TRY IT:
Line by line, copy all of the data exactly.

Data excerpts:
************

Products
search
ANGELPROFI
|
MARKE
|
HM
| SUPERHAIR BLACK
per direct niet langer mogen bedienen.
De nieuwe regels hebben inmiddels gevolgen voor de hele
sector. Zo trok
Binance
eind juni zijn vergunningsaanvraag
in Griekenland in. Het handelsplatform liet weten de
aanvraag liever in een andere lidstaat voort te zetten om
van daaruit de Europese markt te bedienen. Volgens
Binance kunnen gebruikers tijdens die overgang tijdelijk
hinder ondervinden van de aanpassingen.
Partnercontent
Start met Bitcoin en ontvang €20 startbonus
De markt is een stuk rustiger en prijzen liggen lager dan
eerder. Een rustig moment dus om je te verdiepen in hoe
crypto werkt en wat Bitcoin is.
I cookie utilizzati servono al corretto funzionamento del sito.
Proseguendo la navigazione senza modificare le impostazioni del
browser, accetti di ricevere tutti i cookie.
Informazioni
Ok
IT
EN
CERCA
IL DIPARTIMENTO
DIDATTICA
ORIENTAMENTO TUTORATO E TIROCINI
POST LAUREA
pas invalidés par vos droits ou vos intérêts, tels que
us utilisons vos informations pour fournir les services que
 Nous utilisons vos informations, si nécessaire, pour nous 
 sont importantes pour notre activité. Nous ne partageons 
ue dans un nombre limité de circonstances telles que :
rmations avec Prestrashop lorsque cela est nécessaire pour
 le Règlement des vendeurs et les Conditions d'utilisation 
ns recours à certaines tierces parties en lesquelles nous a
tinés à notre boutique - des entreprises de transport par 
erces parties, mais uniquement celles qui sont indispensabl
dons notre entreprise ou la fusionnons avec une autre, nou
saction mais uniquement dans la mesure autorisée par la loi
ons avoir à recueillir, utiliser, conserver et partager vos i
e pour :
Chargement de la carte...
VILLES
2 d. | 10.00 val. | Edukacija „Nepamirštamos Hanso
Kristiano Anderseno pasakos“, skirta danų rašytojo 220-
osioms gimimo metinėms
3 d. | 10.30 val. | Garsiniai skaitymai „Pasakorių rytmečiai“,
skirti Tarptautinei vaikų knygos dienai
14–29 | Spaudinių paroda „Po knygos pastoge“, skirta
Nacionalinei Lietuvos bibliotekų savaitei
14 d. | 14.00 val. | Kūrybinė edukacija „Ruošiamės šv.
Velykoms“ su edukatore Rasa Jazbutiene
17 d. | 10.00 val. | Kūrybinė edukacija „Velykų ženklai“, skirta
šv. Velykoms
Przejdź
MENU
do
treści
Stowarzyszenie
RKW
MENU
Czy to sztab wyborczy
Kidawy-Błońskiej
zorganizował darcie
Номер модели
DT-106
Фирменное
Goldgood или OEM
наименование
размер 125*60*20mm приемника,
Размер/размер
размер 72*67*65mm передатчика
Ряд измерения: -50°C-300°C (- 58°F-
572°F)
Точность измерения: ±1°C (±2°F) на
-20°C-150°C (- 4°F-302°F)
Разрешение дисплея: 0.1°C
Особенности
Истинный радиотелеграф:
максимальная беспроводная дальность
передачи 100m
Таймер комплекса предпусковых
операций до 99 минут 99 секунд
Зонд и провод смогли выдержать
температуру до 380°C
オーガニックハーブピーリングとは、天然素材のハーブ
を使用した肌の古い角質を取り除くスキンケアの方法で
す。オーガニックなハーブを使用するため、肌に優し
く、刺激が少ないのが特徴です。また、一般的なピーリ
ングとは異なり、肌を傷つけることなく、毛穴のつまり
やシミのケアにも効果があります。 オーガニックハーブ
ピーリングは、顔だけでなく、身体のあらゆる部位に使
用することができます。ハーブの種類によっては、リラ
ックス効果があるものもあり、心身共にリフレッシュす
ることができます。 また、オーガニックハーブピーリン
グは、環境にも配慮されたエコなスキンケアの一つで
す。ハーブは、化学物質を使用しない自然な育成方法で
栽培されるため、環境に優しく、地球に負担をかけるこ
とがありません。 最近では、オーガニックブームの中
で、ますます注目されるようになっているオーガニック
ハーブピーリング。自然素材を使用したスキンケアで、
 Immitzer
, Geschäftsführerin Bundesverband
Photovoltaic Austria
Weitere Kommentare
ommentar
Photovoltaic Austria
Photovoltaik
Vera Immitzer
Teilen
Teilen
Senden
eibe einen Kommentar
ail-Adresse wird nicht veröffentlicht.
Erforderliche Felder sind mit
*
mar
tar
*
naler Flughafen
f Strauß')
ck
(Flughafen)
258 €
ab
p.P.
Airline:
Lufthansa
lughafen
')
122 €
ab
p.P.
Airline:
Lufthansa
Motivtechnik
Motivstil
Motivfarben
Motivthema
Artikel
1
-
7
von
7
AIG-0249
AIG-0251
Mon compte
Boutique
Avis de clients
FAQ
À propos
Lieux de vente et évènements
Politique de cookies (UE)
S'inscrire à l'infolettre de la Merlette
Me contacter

************

RESULT OF THE TASK:
Products
search
ANGELPROFI
|
MARKE
|
HM
| SUPERHAIR BLACK
per direct niet langer mogen bedienen.
De nieuwe regels hebben inmiddels gevolgen voor de hele
sector. Zo trok
Binance
eind juni zijn vergunningsaanvraag
in Griekenland in. Het handelsplatform liet weten de
aanvraag liever in een andere lidstaat voort te zetten om
van daaruit de Europese markt te bedienen. Volgens
Binance kunnen gebruikers tijdens die overgang tijdelijk
hinder ondervinden van de aanpassingen.
Partnercontent
Start met Bitcoin en ontvang €20 startbonus
De markt is een stuk rustiger en prijzen liggen lager dan
eerder. Een rustig moment dus om je te verdiepen in hoe
crypto werkt en wat Bitcoin is.
I cookie utilizzati servono al corretto funzionamento del sito.
Proseguendo la navigazione senza modificare le impostazioni del
browser, accetti di ricevere tutti i cookie.
Informazioni
Ok
IT
EN
CERCA
IL DIPARTIMENTO
DIDATTICA
ORIENTAMENTO TUTORATO E TIROCINI
POST LAUREA
pas invalidés par vos droits ou vos intérêts, tels que
us utilisons vos informations pour fournir les services que
 Nous utilisons vos informations, si nécessaire, pour nous 
 sont importantes pour notre activité. Nous ne partageons 
ue dans un nombre limité de circonstances telles que :
rmations avec Prestrashop lorsque cela est nécessaire pour
 le Règlement des vendeurs et les Conditions d'utilisation 
ns recours à certaines tierces parties en lesquelles nous a
tinés à notre boutique - des entreprises de transport par 
erces parties, mais uniquement celles qui sont indispensabl
dons notre entreprise ou la fusionnons avec une autre, nou
saction mais uniquement dans la mesure autorisée par la loi
ons avoir à recueillir, utiliser, conserver et partager vos i
e pour :
Chargement de la carte...
VILLES
2 d. | 10.00 val. | Edukacija „Nepamirštamos Hanso
Kristiano Anderseno pasakos“, skirta danų rašytojo 220-
osioms gimimo metinėms
3 d. | 10.30 val. | Garsiniai skaitymai „Pasakorių rytmečiai“,
skirti Tarptautinei vaikų knygos dienai
14–29 | Spaudinių paroda „Po knygos pastoge“, skirta
Nacionalinei Lietuvos bibliotekų savaitei
14 d. | 14.00 val. | Kūrybinė edukacija „Ruošiamės šv.
Velykoms“ su edukatore Rasa Jazbutiene
17 d. | 10.00 val. | Kūrybinė edukacija „Velykų ženklai“, skirta
šv. Velykoms
Przejdź
MENU
do
treści
Stowarzyszenie
RKW
MENU
Czy to sztab wyborczy
Kidawy-Błońskiej
zorganizował darcie
Номер модели
DT-106
Фирменное
Goldgood или OEM
наименование
размер 125*60*20mm приемника,
Размер/размер
размер 72*67*65mm передатчика
Ряд измерения: -50°C-300°C (- 58°F-
572°F)
Точность измерения: ±1°C (±2°F) на
-20°C-150°C (- 4°F-302°F)
Разрешение дисплея: 0.1°C
Особенности
Истинный радиотелеграф:
максимальная беспроводная дальность
передачи 100m
Таймер комплекса предпусковых
операций до 99 минут 99 секунд
Зонд и провод смогли выдержать
температуру до 380°C
オーガニックハーブピーリングとは、天然素材のハーブ
を使用した肌の古い角質を取り除くスキンケアの方法で
す。オーガニックなハーブを使用するため、肌に優し
く、刺激が少ないのが特徴です。また、一般的なピーリ
ングとは異なり、肌を傷つけることなく、毛穴のつまり
やシミのケアにも効果があります。 オーガニックハーブ
ピーリングは、顔だけでなく、身体のあらゆる部位に使
用することができます。ハーブの種類によっては、リラ
ックス効果があるものもあり、心身共にリフレッシュす
ることができます。 また、オーガニックハーブピーリン
グは、環境にも配慮されたエコなスキンケアの一つで
す。ハーブは、化学物質を使用しない自然な育成方法で
栽培されるため、環境に優しく、地球に負担をかけるこ
とがありません。 最近では、オーガニックブームの中
で、ますます注目されるようになっているオーガニック
ハーブピーリング。自然素材を使用したスキンケアで、
 Immitzer
, Geschäftsführerin Bundesverband
Photovoltaic Austria
Weitere Kommentare
ommentar
Photovoltaic Austria
Photovoltaik
Vera Immitzer
Teilen
Teilen
Senden
eibe einen Kommentar
ail-Adresse wird nicht veröffentlicht.
Erforderliche Felder sind mit
*
mar
tar
*
naler Flughafen
f Strauß')
ck
(Flughafen)
258 €
ab
p.P.
Airline:
Lufthansa
lughafen
')
122 €
ab
p.P.
Airline:
Lufthansa
Motivtechnik
Motivstil
Motivfarben
Motivthema
Artikel
1
-
7
von
7
AIG-0249
AIG-0251
Mon compte
Boutique
Avis de clients
FAQ
À propos
Lieux de vente et évènements
Politique de cookies (UE)
S'inscrire à l'infolettre de la Merlette
Me contacter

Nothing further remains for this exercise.